Instructions for the task:
Please restate, word for word, each line from the one containing "skróty czy auta z" through the end of the entries below.

Data records
#####

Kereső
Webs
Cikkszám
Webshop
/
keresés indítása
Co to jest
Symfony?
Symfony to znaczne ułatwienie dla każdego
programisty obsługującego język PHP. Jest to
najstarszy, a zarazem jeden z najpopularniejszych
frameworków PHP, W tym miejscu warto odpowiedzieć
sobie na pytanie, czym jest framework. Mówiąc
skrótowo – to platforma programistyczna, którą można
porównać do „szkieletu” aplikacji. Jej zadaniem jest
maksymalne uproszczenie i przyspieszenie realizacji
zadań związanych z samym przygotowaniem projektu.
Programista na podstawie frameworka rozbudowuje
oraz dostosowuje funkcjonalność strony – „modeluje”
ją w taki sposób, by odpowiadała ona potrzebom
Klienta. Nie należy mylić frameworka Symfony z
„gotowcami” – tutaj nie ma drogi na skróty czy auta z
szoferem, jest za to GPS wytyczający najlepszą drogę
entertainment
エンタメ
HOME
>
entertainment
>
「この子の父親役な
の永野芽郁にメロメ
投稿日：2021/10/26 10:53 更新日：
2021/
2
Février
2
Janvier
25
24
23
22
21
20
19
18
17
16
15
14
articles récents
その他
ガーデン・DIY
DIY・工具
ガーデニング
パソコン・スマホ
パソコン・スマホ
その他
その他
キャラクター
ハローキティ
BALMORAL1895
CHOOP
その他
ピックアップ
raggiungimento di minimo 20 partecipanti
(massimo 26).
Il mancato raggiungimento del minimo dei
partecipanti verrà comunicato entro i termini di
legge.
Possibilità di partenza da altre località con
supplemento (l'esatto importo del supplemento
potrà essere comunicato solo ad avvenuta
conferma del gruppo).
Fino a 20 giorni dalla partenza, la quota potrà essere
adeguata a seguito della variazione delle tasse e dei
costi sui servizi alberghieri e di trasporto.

#####

Answer space:
„gotowcami” – tutaj nie ma drogi na skróty czy auta z
szoferem, jest za to GPS wytyczający najlepszą drogę
entertainment
エンタメ
HOME
>
entertainment
>
「この子の父親役な
の永野芽郁にメロメ
投稿日：2021/10/26 10:53 更新日：
2021/
2
Février
2
Janvier
25
24
23
22
21
20
19
18
17
16
15
14
articles récents
その他
ガーデン・DIY
DIY・工具
ガーデニング
パソコン・スマホ
パソコン・スマホ
その他
その他
キャラクター
ハローキティ
BALMORAL1895
CHOOP
その他
ピックアップ
raggiungimento di minimo 20 partecipanti
(massimo 26).
Il mancato raggiungimento del minimo dei
partecipanti verrà comunicato entro i termini di
legge.
Possibilità di partenza da altre località con
supplemento (l'esatto importo del supplemento
potrà essere comunicato solo ad avvenuta
conferma del gruppo).
Fino a 20 giorni dalla partenza, la quota potrà essere
adeguata a seguito della variazione delle tasse e dei
costi sui servizi alberghieri e di trasporto.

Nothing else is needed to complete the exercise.